Cheatsheet: Soft Metrics

Swastik Roy

Blog Post

Cheatsheet: Soft Metrics

Perplexity, negative log-likelihood, entropy, KL divergence, and cross-entropy annotated term-by-term — what each measures, how they relate, and what values to expect during training.

January 10, 2025Views: –6 min readCite

cheatsheet perplexity entropy cross-entropy nll metrics evaluation

These metrics appear throughout pre-training, evaluation, and alignment. They are closely related — perplexity is a transformation of NLL, NLL is per-token cross-entropy, entropy is cross-entropy of a distribution with itself — but each has a distinct interpretation. This cheatsheet annotates all of them and shows the relationships explicitly.

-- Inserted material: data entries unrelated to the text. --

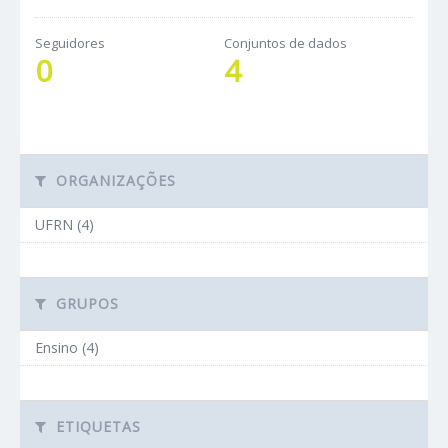
Seguidores
Conjuntos de dados
0
4
ORGANIZAÇÕES
UFRN (4)
GRUPOS
Ensino (4)
ETIQUETAS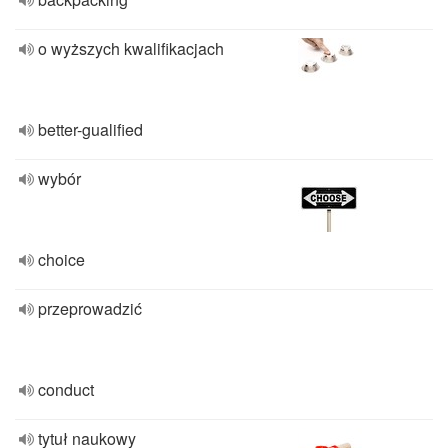
o wyższych kwalifikacjach
better-gualified
wybór
choice
przeprowadzić
conduct
tytuł naukowy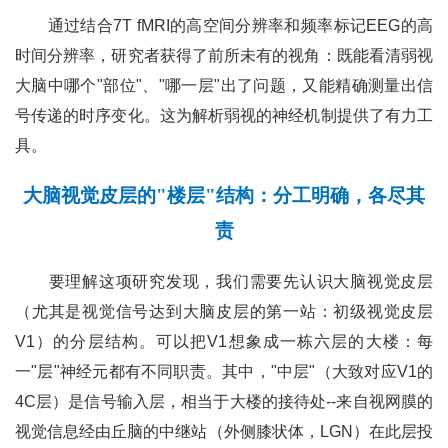
通过结合7T fMRI的高空间分辨率和频率标记EEG的高
时间分辨率，研究者获得了前所未有的视角：既能看清弱视
大脑中哪个"部位"、"哪一层"出了问题，又能精确测量出信
号传递的时序变化。这为解析弱视的神经机制提供了有力工
具。
大脑视觉皮层的"楼层"结构：分工明确，各尽其
责
要理解这项研究发现，我们需要先认识大脑视觉皮层
（尤其是视觉信号达到大脑皮层的第一站：初级视觉皮层
V1）的分层结构。可以把V1想象成一栋六层的大楼：每
一"层"神经元都有不同职责。其中，"中层"（大致对应V1的
4C层）是信号输入层，相当于大楼的接待处--来自视网膜的
视觉信息经由丘脑的中继站（外侧膝状体，LGN）在此层投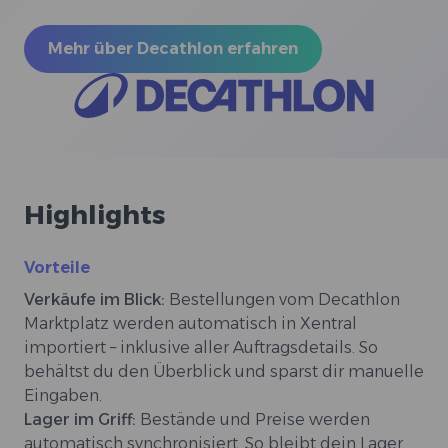
Mehr über Decathlon erfahren
Highlights
Vorteile
Verkäufe im Blick:
Bestellungen vom Decathlon
Marktplatz werden automatisch in Xentral
importiert – inklusive aller Auftragsdetails. So
behältst du den Überblick und sparst dir manuelle
Eingaben.
Lager im Griff:
Bestände und Preise werden
automatisch synchronisiert. So bleibt dein Lager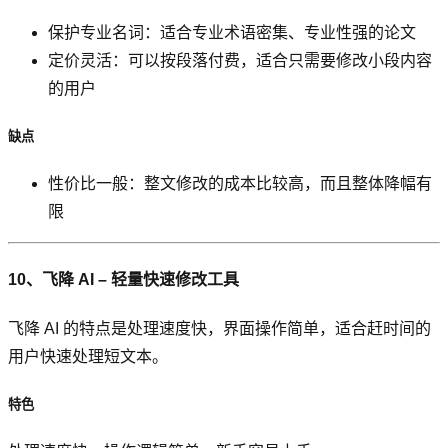
保护专业名词：适合专业术语密集、专业性强的论文
定价灵活：可以按段落付费，适合只需要修改小段内容
的用户
缺点
性价比一般：整文修改的成本比较高，而且整体降幅有
限
10、飞降 AI – 轻量快速修改工具
飞降 AI 的特点是处理速度快，界面操作简单，适合赶时间的
用户快速处理短文本。
特色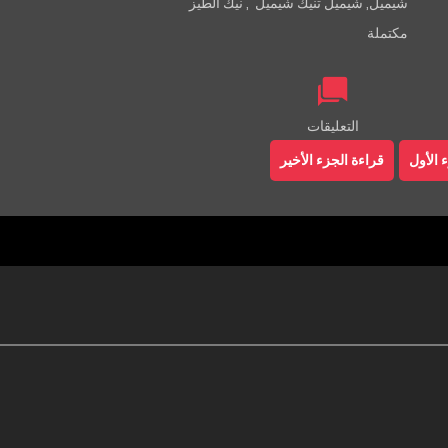
شيميل
,
شيميل تنيك شيميل
,
نيك الطيز
مكتملة
التعليقات
 الأول
قراءة الجزء الأخير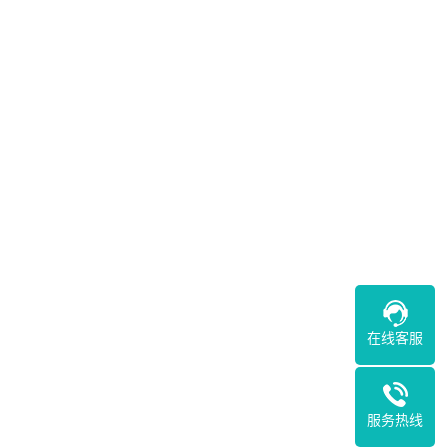
在线客服
服务热线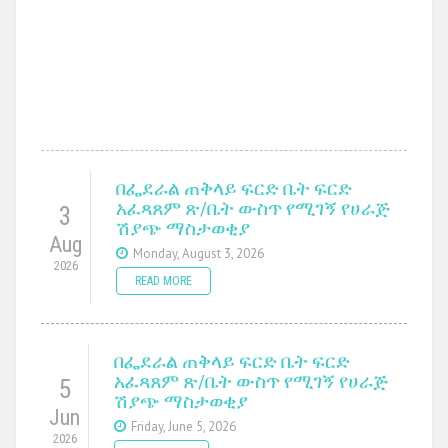
በፌደራል ጠቅላይ ፍርድ ቤት ፍርድ
አፈጻጸም ጽ/ቤት ውስጥ የሚገኝ የሀራጅ
3
ሽያጭ ማስታወቂያ
Aug
Monday, August 3, 2026
2026
READ MORE
በፌደራል ጠቅላይ ፍርድ ቤት ፍርድ
አፈጻጸም ጽ/ቤት ውስጥ የሚገኝ የሀራጅ
5
ሽያጭ ማስታወቂያ
Jun
Friday, June 5, 2026
2026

Negative log-likelihood (NLL)

\text{NLL} = -\log P_\theta(x_1, \ldots, x_T) = -\sum_{t=1}^{T} \log P_\theta(x_t \mid x_{<t})

The negative log-probability the model assigns to the observed sequence. Lower is better — a model that confidently predicts each token correctly has high $P_\theta(x_t \mid x_{<t})$ and thus low NLL.

Why the chain rule factorisation? The joint probability of a sequence factors exactly as the product of conditional probabilities — no approximation. An autoregressive LM computes exactly this: it predicts each token given all previous ones.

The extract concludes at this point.